ASSIGNMENT: Word for word, restate the listing; omit the pictures.

DATA FOR PROCESSING:

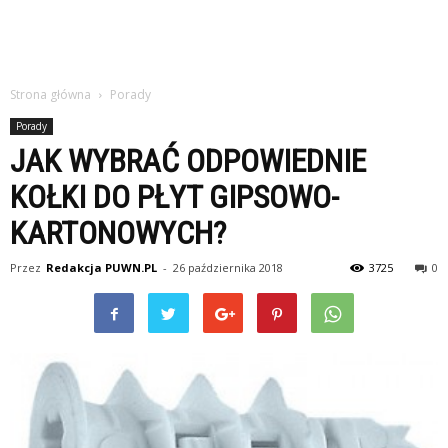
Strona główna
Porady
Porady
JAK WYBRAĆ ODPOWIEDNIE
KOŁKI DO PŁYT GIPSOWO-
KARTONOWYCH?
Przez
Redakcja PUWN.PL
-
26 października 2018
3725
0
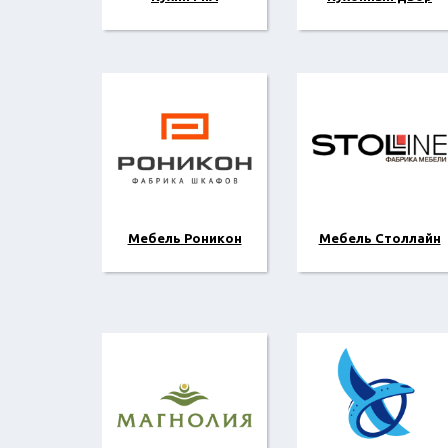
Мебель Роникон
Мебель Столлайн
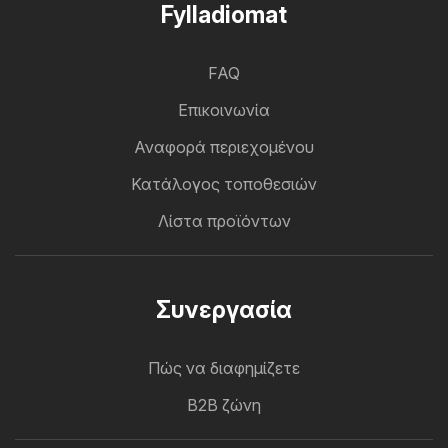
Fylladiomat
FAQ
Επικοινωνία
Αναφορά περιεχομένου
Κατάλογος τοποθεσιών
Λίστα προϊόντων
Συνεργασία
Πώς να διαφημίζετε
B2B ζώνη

RESPONSE TO THE EXERCISE:
Strona główna
Porady
Porady
JAK WYBRAĆ ODPOWIEDNIE
KOŁKI DO PŁYT GIPSOWO-
KARTONOWYCH?
Przez
Redakcja PUWN.PL
-
26 października 2018
3725
0
Мебель Роникон
Мебель Столлайн
Fylladiomat
FAQ
Επικοινωνία
Αναφορά περιεχομένου
Κατάλογος τοποθεσιών
Λίστα προϊόντων
Συνεργασία
Πώς να διαφημίζετε
B2B ζώνη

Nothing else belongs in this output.